“Chapter 9, Title 11 of the United States Code is a chapter of the United States Bankruptcy Code, available exclusively to municipalities that assists them in the restructuring of debts. On July 18, 2013 Detroit, Michigan became the largest city in the history of the United States to file for Chapter 9 Bankruptcy protection. Jefferson County, Alabama in 2011 and Orange County, California in 1994 are also notable examples. ("Municipality" under the Bankruptcy Code includes many types of governmental units besides cities.)”
One thing that this means is that persons who earned retirement pensions from working for the city may be denied payment at the discretion of the “city emergency manager”.
Now, just imagine that you are on Social Security pension as your sole means of survival, and all of a sudden the government says that it can’t pay your pension anymore. You are now dead in the water. You may be dead on the street, left to starve. That is the spirit behind this action in Detroit.

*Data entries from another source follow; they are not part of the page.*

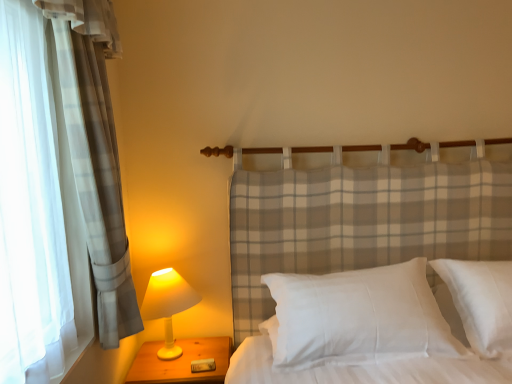 Question: From a real-world perspective, is white satin pillow at center physically located above or below white cotton pillow at center?

Choices:
 (A) above
 (B) below

Answer: (B)

Question: Considering their positions, is white satin pillow at center located in front of or behind white cotton pillow at center?

Choices:
 (A) front
 (B) behind

Answer: (B)

Question: Which object is positioned farthest from the white matte lamp at left?

Choices:
 (A) white satin pillow at center
 (B) wooden nightstand at lower left
 (C) white cotton pillow at center

Answer: (A)

Question: Estimate the real-world distances between objects in this image. Which object is farther from the white matte lamp at left?

Choices:
 (A) wooden nightstand at lower left
 (B) white satin pillow at center
 (C) white cotton pillow at center

Answer: (B) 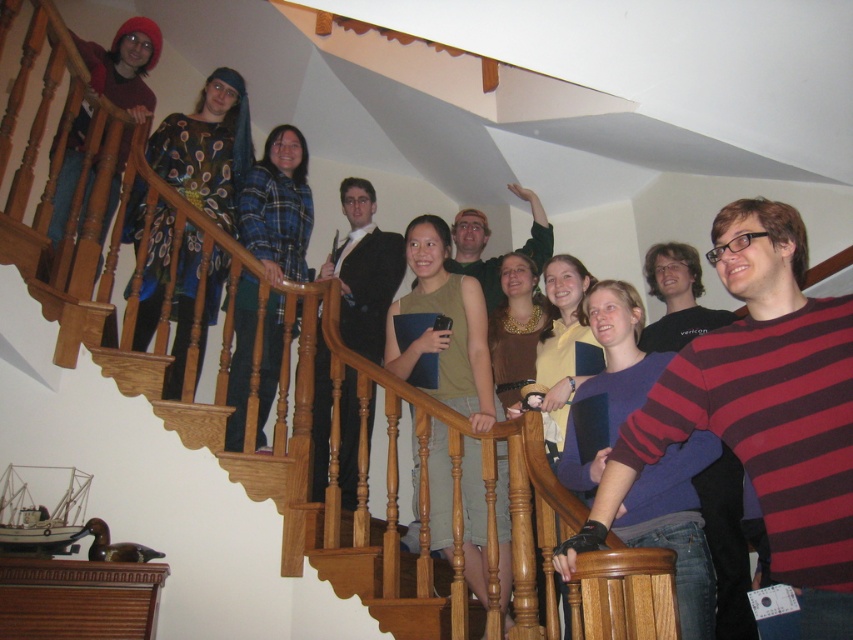 Question: Is matte green tank top at center to the right of blue plaid shirt at upper center from the viewer's perspective?

Choices:
 (A) no
 (B) yes

Answer: (B)

Question: Estimate the real-world distances between objects in this image. Which object is closer to the matte green tank top at center?

Choices:
 (A) purple cotton sweater at center
 (B) black suit jacket at center

Answer: (B)

Question: In this image, where is striped sweater at center located relative to floral-patterned dress at upper left?

Choices:
 (A) right
 (B) left

Answer: (A)

Question: Is purple cotton sweater at center closer to the viewer compared to black suit jacket at center?

Choices:
 (A) no
 (B) yes

Answer: (B)

Question: Considering the real-world distances, which object is farthest from the blue plaid shirt at upper center?

Choices:
 (A) floral-patterned dress at upper left
 (B) striped sweater at center

Answer: (B)

Question: Among these objects, which one is farthest from the camera?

No, that is not overreaction, it is the fact of the situation.
Alarms must go off across America because there are more municipalities than Detroit that are on the rocks financially.
Now, it may be that the cities need financial relief from their accrued obligations, but one would think that the very last place one would go is to pensioners. What does that action spell for morality in America? Detroit, “Paris of the west” is now America’s worst man made disaster.
“Detroit, once a city of 1.8 million and the home of the American auto industry, has suffered a long descent into financial crisis. The city was home to just 713,000 people, according to the 2010 Census, a mere shadow of its post-war apex. Huge pension costs and a recession that sent American automakers into their own financial tailspins exacerbated Detroit’s budget gaps.
On July 18, with Detroit facing an estimated $18 billion in debt and liabilities, it became the largest city in American history to file for bankruptcy protection. Almost 40 cents of every dollar the city collected was used to pay down debt, an amount the city said would skyrocket to 65 cents on the dollar without bankruptcy protection, according to the Associated Press. Detroit said it owed money to more than 100,000 creditors.
Under Chapter 9, the city’s emergency manager, Kevin Orr, will explore ways to pay off some of its debt while restoring some social services, all under court supervision.
Orr will be able to consider pension cuts as part of his final proposal, Rhodes ruled. But Rhodes said he would only allow the cuts if the final reorganization is fair, the Detroit Free Press reported. Unions protested that bankruptcy would threaten the pensions of retirees and current employees.”